An ocean of studies has demonstrated that the impact of GWG rate on birth outcomes largely differs according to pre-BMI,21–23 which provided optimal GWG estimates utilizing the broad BMI categories of underweight (<18.5 kg/m2), normal BMI (18.5~25 kg/m2), overweight (25~30 kg/m2), and obese (>30 kg/m2). However, we choose a narrower category of BMI as more than one study shows Asians have different body composition from white women’s,24 and the American Diabetes Association lowered the BMI threshold for diabetic screening among Asians from 25 kg/m2 to 23 kg/m2 in 2014.25,26
Several limitations of the present study should be noticed. Firstly, our database did not include other short-time outcomes such as LGA, small for gestational age (SGA), preterm delivery, or preeclampsia, etc., and long-term outcomes, such as childhood obesity, disordered glucose regulation in children and adolescents, cardiovascular diseases, or measurements of development of offspring, etc., so our analysis was only limited to only one of the short-term outcomes – GDM – and those outcomes should be explored. Secondly, as our study was conducted among women delivering in China only, further research to assess whether these findings are generalizable to other populations is really needed. Thirdly, the anthropometric measurements were retrieved from antenatal clinic cards, which could potentially produce information bias and misclassification, and this study used the self-reported weight and height at first prenatal visit to calculate the pre-pregnancy BMI, which might be not reliable enough. Last but not least, the number of samples was a little small, especially as the databases were double divided although statistical significance was approved.
In summary, higher pre-BMI, excessive GWG before OGTT, advanced age, and family history of DM provide unique opportunities for women to develop GDM. Optimal GWG during pregnancy varies largely by pre-pregnancy BMI, and, likewise, optimal pre-BMI varies a lot by different age group.
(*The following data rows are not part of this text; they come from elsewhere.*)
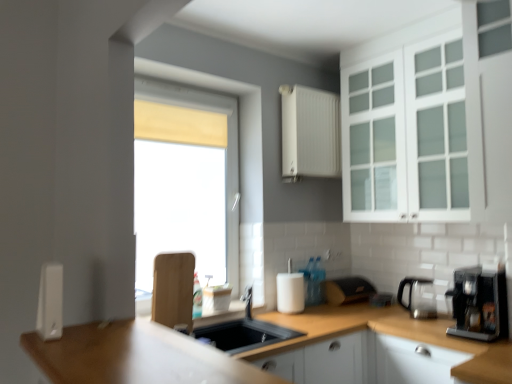 Question: Is satin silver coffee machine at right, acting as the 2th coffee machine starting from the front, wider than white matte cabinet at lower right, the 3th cabinetry from the top?

Choices:
 (A) yes
 (B) no

Answer: (B)

Question: Is satin silver coffee machine at right, acting as the 2th coffee machine starting from the front, turned away from white matte cabinet at lower right, the 3th cabinetry from the top?

Choices:
 (A) no
 (B) yes

Answer: (A)

Question: Is satin silver coffee machine at right, the 1th coffee machine from the back, not close to white matte cabinet at lower right, the 3th cabinetry from the top?

Choices:
 (A) yes
 (B) no

Answer: (B)

Question: Does satin silver coffee machine at right, acting as the 2th coffee machine starting from the front, turn towards white matte cabinet at lower right, positioned as the 1th cabinetry in bottom-to-top order?

Choices:
 (A) no
 (B) yes

Answer: (A)

Question: Can you confirm if satin silver coffee machine at right, acting as the 2th coffee machine starting from the front, is shorter than white matte cabinet at lower right, the 3th cabinetry from the top?

Choices:
 (A) no
 (B) yes

Answer: (A)

Question: Considering the relative positions of matte black toaster at center, which appears as the 2th appliance when viewed from the front, and white plastic soap dispenser at left, the first appliance viewed from the front, in the image provided, is matte black toaster at center, which appears as the 2th appliance when viewed from the front, to the left or to the right of white plastic soap dispenser at left, the first appliance viewed from the front,?

Choices:
 (A) left
 (B) right

Answer: (B)

Question: From a real-world perspective, is matte black toaster at center, which is the first appliance from right to left, physically located above or below white plastic soap dispenser at left, the 1th appliance when ordered from top to bottom?

Choices:
 (A) above
 (B) below

Answer: (B)

Question: Looking at their shapes, would you say matte black toaster at center, which appears as the 2th appliance when viewed from the front, is wider or thinner than white plastic soap dispenser at left, which is the second appliance in bottom-to-top order?

Choices:
 (A) wide
 (B) thin

Answer: (A)

Question: In the image, is matte black toaster at center, which is the first appliance from right to left, positioned in front of or behind white plastic soap dispenser at left, which ranks as the first appliance in left-to-right order?

Choices:
 (A) behind
 (B) front

Answer: (A)

Question: Would you say white matte cabinet at lower right, positioned as the 1th cabinetry in bottom-to-top order, is to the left or to the right of satin silver coffee machine at right, acting as the 2th coffee machine starting from the front, in the picture?

Choices:
 (A) right
 (B) left

Answer: (B)

Question: Is white matte cabinet at lower right, the 3th cabinetry from the top, in front of or behind satin silver coffee machine at right, acting as the 2th coffee machine starting from the front, in the image?

Choices:
 (A) front
 (B) behind

Answer: (A)

Question: Looking at their shapes, would you say white matte cabinet at lower right, positioned as the 1th cabinetry in bottom-to-top order, is wider or thinner than satin silver coffee machine at right, acting as the 2th coffee machine starting from the front?

Choices:
 (A) thin
 (B) wide

Answer: (B)

Question: From a real-world perspective, is white matte cabinet at lower right, the 3th cabinetry from the top, above or below satin silver coffee machine at right, the 1th coffee machine from the back?

Choices:
 (A) below
 (B) above

Answer: (A)

Question: In the image, is black plastic coffee machine at right, placed as the 2th coffee machine when sorted from back to front, on the left side or the right side of white matte cabinet at upper center, marked as the 1th cabinetry in a top-to-bottom arrangement?

Choices:
 (A) left
 (B) right

Answer: (B)

Question: From the image's perspective, is black plastic coffee machine at right, placed as the 2th coffee machine when sorted from back to front, located above or below white matte cabinet at upper center, which is counted as the third cabinetry, starting from the bottom?

Choices:
 (A) above
 (B) below

Answer: (B) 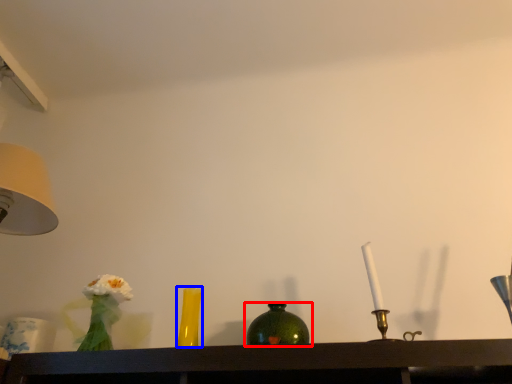 Question: Which object is further to the camera taking this photo, bottle (highlighted by a red box) or vase (highlighted by a blue box)?

Choices:
 (A) bottle
 (B) vase

Answer: (B) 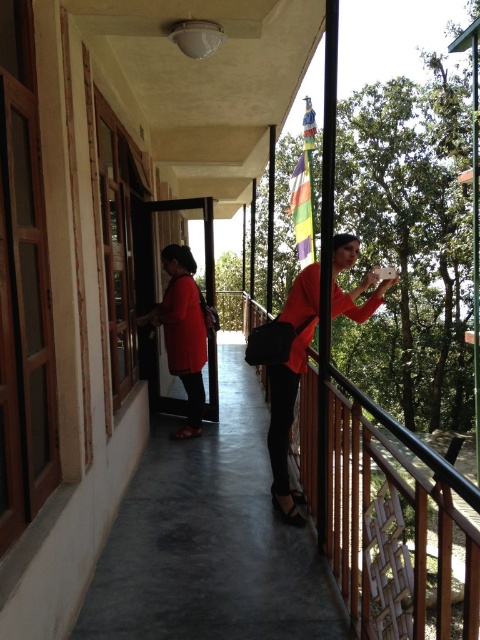 Question: Which of these objects is positioned farthest from the rainbow fabric flag at upper center?

Choices:
 (A) matte red blouse at center
 (B) matte red shirt at left

Answer: (A)

Question: Estimate the real-world distances between objects in this image. Which object is closer to the matte red shirt at left?

Choices:
 (A) matte red blouse at center
 (B) rainbow fabric flag at upper center

Answer: (A)

Question: Which point is closer to the camera taking this photo?

Choices:
 (A) (176, 435)
 (B) (300, 204)
 (C) (271, 394)

Answer: (C)

Question: Can you confirm if matte red blouse at center is smaller than matte red shirt at left?

Choices:
 (A) yes
 (B) no

Answer: (B)

Question: Can you confirm if matte red shirt at left is wider than rainbow fabric flag at upper center?

Choices:
 (A) no
 (B) yes

Answer: (B)

Question: Can you confirm if matte red blouse at center is bigger than matte red shirt at left?

Choices:
 (A) no
 (B) yes

Answer: (B)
There is a need for public health awareness on the importance of having healthy pre-BMI, achieving optimal weight gain during pregnancy to avoid or reduce the incidence of GDM, especially for those with a first-degree family history of DM.
The study was approved by the ethics review board of Shanghai General Hospital and all the participants of the study gave written consent. The participants were informed about the purpose of the study, and that it was conducted in accordance with the Declaration of Helsinki. The patients were selected from those who visited antenatal clinics of Shanghai General Hospital. They belonged to ethnic groups living in rural and urban areas of Shanghai.
The authors acknowledge the help of the obstetric team in data collection for our studies.
The authors declare no conflicts of interest.